Another piglet escaped, and she called Clara who caught it with difficulty, finally offering it more scratch which it ate out of her hand.
“Doesn’t make you want to eat pork, does it?”
“No!” Catherine laughed. It was best not to name a pig or cow who would end up as meat. The piglet squealed in anger when Clara put him back in the pen and plugged up the escape hole. He simply wanted to wander around freely.
Chapter 17
The parents of a ten-year-old Mexican girl had died locally in a car accident and the township was looking for a foster parent who spoke Spanish to take care of her until relatives came from Mexico to retrieve her at the end of the summer, some months away. It was commonly known that Catherine was the only white person in the area who spoke Spanish and she had a decision to make. A recent cold snap had left snow on the ground and Catherine shivered on her way to meet the girl, Lola, and a social worker at the drugstore for a chocolate sundae. The girl held Tim and then quickly changed his diaper on the counter. Her deftness won Catherine’s heart. She spoke soft sibilant Spanish to Tim who enjoyed it. At dinnertime the social worker brought Lola out to the farm. Hud had taken off across the pasture that afternoon and not come back but she couldn’t look for him with the girl arriving. She was sure he’d be all right. Lola had a pathetically small amount of belongings. Her English was fair and full of American slang. She was amused by Catherine’s Spanish and called her “profesora.” Catherine put her into her old bedroom adjoining the new addition so she could hear Tim.

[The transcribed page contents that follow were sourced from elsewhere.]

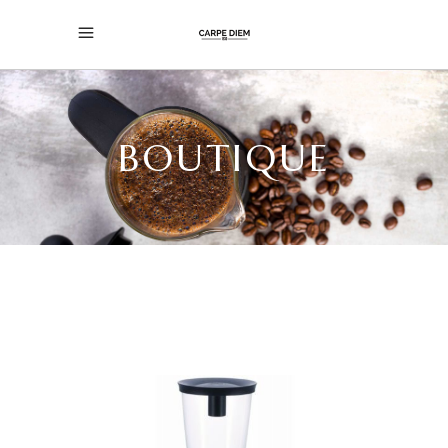
BOUTIQUE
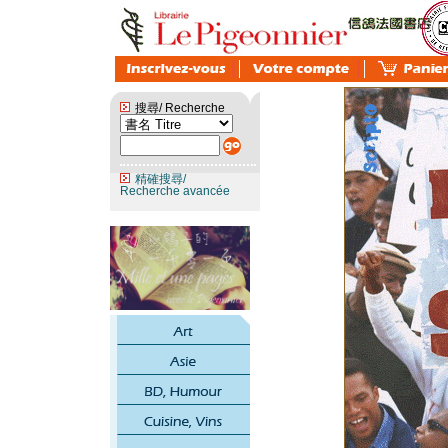
搜尋/ Recherche
精確搜尋/
Recherche avancée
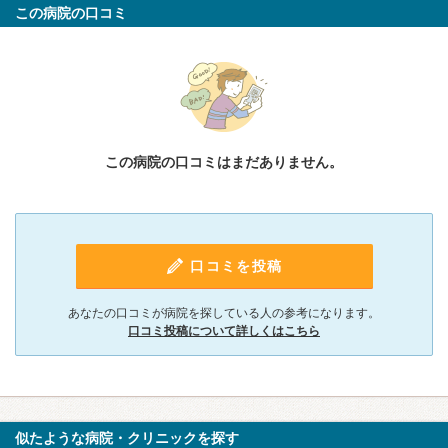
この病院の口コミ
この病院の口コミはまだありません。
口コミを投稿
あなたの口コミが病院を探している人の参考になります。
口コミ投稿について詳しくはこちら
似たような病院・クリニックを探す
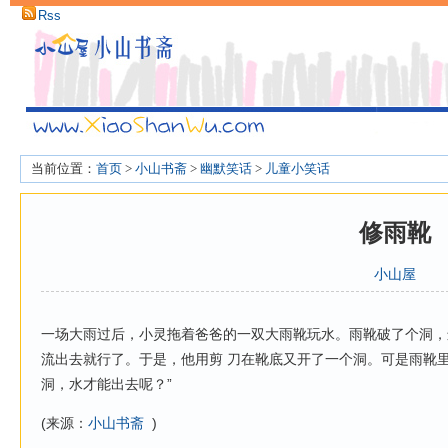
Rss
当前位置：
首页
>
小山书斋
>
幽默笑话
>
儿童小笑话
修雨靴
小山屋
一场大雨过后，小灵拖着爸爸的一双大雨靴玩水。雨靴破了个洞，
流出去就行了。于是，他用剪 刀在靴底又开了一个洞。可是雨靴里
洞，水才能出去呢？”
(来源：
小山书斋
)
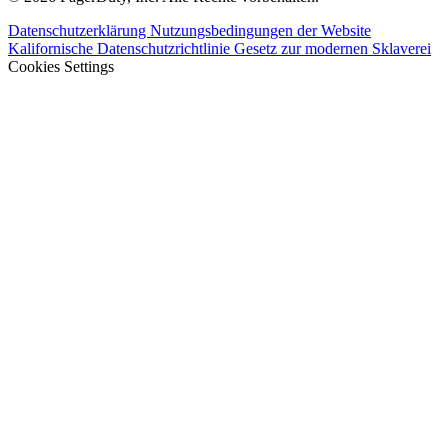
Datenschutzerklärung
Nutzungsbedingungen der Website
Kalifornische Datenschutzrichtlinie
Gesetz zur modernen Sklaverei
Cookies Settings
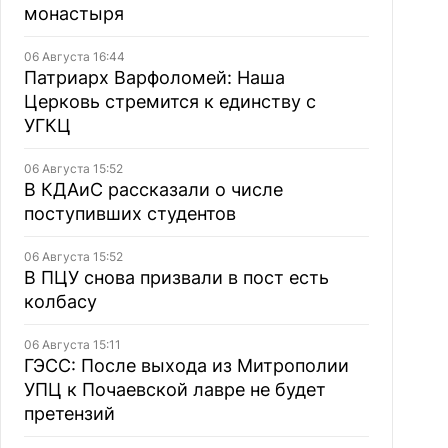
монастыря
06 Августа 16:44
Патриарх Варфоломей: Наша
Церковь стремится к единству с
УГКЦ
06 Августа 15:52
В КДАиС рассказали о числе
поступивших студентов
06 Августа 15:52
В ПЦУ снова призвали в пост есть
колбасу
06 Августа 15:11
ГЭСС: После выхода из Митрополии
УПЦ к Почаевской лавре не будет
претензий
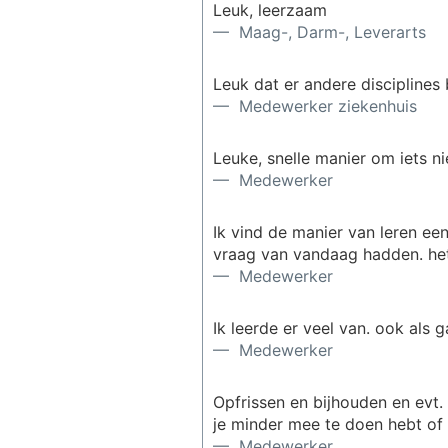
Leuk, leerzaam
— Maag-, Darm-, Leverarts
Leuk dat er andere discipline
— Medewerker ziekenhuis
Leuke, snelle manier om iets ni
— Medewerker
Ik vind de manier van leren een
vraag van vandaag hadden. het
— Medewerker
Ik leerde er veel van. ook als 
— Medewerker
Opfrissen en bijhouden en evt. 
je minder mee te doen hebt of t
— Medewerker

The next morning it felt as warm as a Chinook wind as she looked out at the distant Crazy Mountains, named for the woman who had gone fatally crazy there. Catherine remembered the Chinooks of her childhood fondly. Once it was only ten degrees in the early morning and by noon it was sixty. Kids at school loved them and ran around in shirtsleeves.
Lola looked after Tim, playing with him on the living room rug where he shrieked with laughter, while Catherine carried her mother’s ashes out behind the barn across the lingering snow. She sat on her egg rock holding the box of ashes inside of which was a lovely urn, no doubt Jerry’s idea. There was a thin lid of ice on the pond which was quickly melting. She cast the first handful of ashes out on the ice feeling with her fingers and seeing small bits of bone which was eerie. She was able to take off her coat in the warm wind. She continued to toss handfuls of ashes saying, “Goodbye, Mother.” How could her mother become ashes? She reminded herself of the ways of the earth.
When she finished and the ashes were sinking into the water she thought about how much her mother loved this place and all of their early little picnics. Now the two horses and a calf and a cow were watching her over the fence with curiosity. She would try to keep Tim off of horses for as long as possible. The area was full of the maimed and injured from horseback accidents. Other places boys wanted to be football and basketball stars but here they wanted to be heroes of rodeo, much more dangerous even than football.